No matter your reasons for giving up meat, there are certain instances in which that decision can make your life a little more complicated. (Unless you happen to absolutely love steakhouse mashed potatoes.) But pregnancy — even though it turns your body into home for a parasite who sucks up your nutrients — does not have to be one of those tricky situations. You just have to be prepared.
“When you’re pregnant, your blood volume is growing,” and the foetus is drawing on your iron supply, says Lisa Young, PhD, RD, adjunct professor of nutrition at NYU Steinhardt. That means, in addition to the nutrients essential to keeping you healthy, you have to make sure you’re getting enough for the foetus, as well. In particular, pregnant people have to up their intake of iron (to keep red blood cells happy), vitamin B12 (to grow new cells), and folate (which helps B12), Dr. Young explains.
The good news is that it’s not that much more complicated for pregnant vegetarians to get all those nutrients than it is for omnivores. That’s thanks in large part to the fact that so much of the added nutritional requirements that come with being pregnant are easily taken care of with prenatal vitamins.
Of course, you should still aim to get a hefty amount of iron from leafy greens, tofu, and lentils, for instance. And you can help your body absorb the iron in your food by having something rich in vitamin C at the same time (try a glass of orange juice with your morning spinach scramble). But supplements are essential for getting the amount of B12 a pregnant body needs. “You’re not going to get it any other way,” Dr. Young says.

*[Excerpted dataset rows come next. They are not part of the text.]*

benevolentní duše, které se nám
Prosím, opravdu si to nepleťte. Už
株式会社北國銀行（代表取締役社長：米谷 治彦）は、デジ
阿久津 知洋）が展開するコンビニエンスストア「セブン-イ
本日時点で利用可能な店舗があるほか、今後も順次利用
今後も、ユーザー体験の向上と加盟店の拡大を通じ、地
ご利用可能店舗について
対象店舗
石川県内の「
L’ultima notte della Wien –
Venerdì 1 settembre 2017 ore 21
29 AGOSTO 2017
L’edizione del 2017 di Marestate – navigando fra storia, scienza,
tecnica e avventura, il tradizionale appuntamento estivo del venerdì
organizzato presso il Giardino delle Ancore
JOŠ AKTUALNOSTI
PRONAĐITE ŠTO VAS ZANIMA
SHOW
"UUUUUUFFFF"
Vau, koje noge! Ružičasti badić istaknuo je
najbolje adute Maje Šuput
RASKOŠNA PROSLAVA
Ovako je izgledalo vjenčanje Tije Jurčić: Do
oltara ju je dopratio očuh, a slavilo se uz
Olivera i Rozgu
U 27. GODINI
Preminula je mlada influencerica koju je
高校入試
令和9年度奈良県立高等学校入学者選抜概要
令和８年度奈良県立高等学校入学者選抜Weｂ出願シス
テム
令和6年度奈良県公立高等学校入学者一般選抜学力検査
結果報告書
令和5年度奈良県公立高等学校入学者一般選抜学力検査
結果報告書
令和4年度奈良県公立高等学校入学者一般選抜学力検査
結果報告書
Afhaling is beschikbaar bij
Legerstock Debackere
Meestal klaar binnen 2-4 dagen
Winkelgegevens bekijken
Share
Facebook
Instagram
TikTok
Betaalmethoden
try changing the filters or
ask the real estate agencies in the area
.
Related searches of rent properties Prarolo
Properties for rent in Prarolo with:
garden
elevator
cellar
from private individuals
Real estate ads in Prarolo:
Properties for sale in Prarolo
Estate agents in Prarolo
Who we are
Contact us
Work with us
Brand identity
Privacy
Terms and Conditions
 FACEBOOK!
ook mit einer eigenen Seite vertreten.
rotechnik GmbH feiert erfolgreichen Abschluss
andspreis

Vegetarians who eat eggs and dairy (lacto-ovo vegetarians) can get some B12 and protein from those foods and, therefore, may have an overall easier time managing their meals, Dr. Young says. However, getting all your nutrients does become a bit more challenging the more foods you cut out of your diet. Even if you’re not eating any animal-based products, though, you can still make it work by leaning heavily on filling and nutritious legumes, beans, nuts, and nut butters (which you are probably already very used to doing).

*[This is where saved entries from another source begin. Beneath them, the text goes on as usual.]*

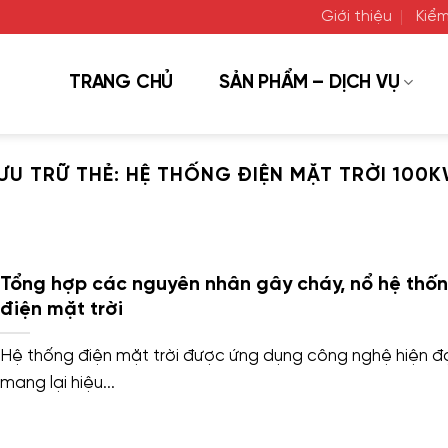
Giới thiệu
Kiểm
TRANG CHỦ
SẢN PHẨM – DỊCH VỤ
ƯU TRỮ THẺ:
HỆ THỐNG ĐIỆN MẶT TRỜI 100
Tổng hợp các nguyên nhân gây cháy, nổ hệ thố
điện mặt trời
Hệ thống điện mặt trời được ứng dụng công nghệ hiện đạ
mang lại hiệu...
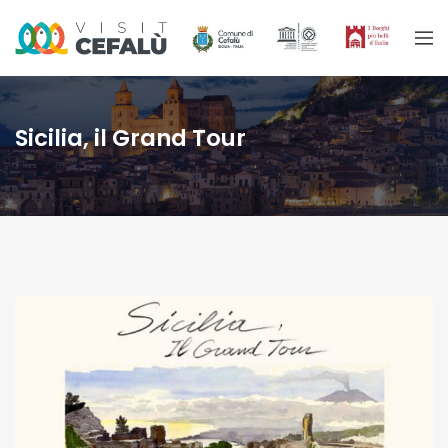
Sicilia, il Grand Tour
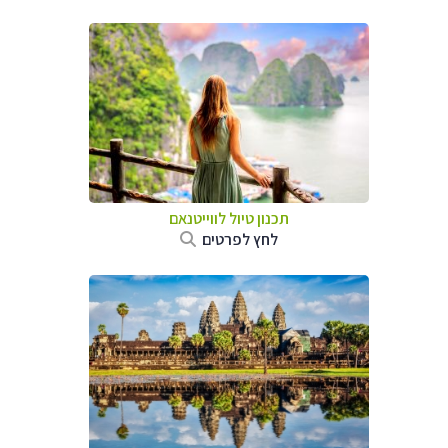
תכנון טיול לווייטנאם
לחץ לפרטים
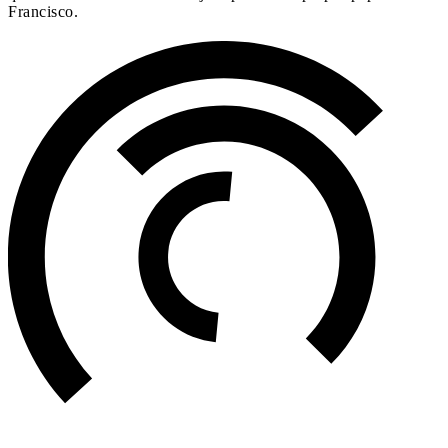
Francisco.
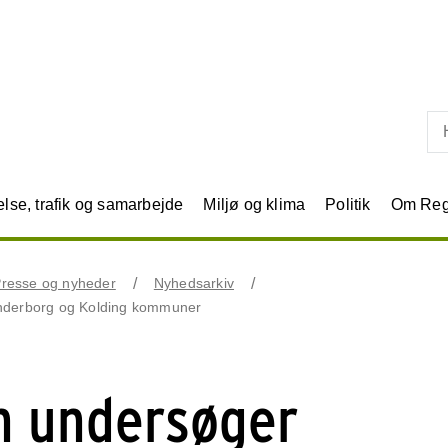
Skip til primært indhold
se, trafik og samarbejde
Miljø og klima
Politik
Om Reg
resse og nyheder
Nyhedsarkiv
ønderborg og Kolding kommuner
n undersøger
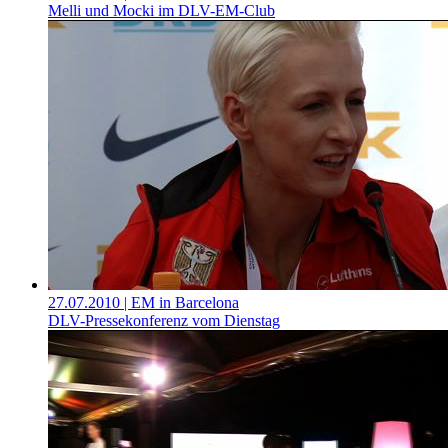
Melli und Mocki im DLV-EM-Club
27.07.2010
| EM in Barcelona
DLV-Pressekonferenz vom Dienstag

If there’s any ambiguity, check in with your doctor or a registered dietician to make sure you and your baby are both getting adequate vitamins and minerals. Your doc may prescribe extra supplements or help you put together a well-rounded meal plan that keeps you both on target up to and beyond the big day. So, no, you don’t need to give up your chosen diet because you’re pregnant, you’ll just have to put in a little extra planning — say, enough for two.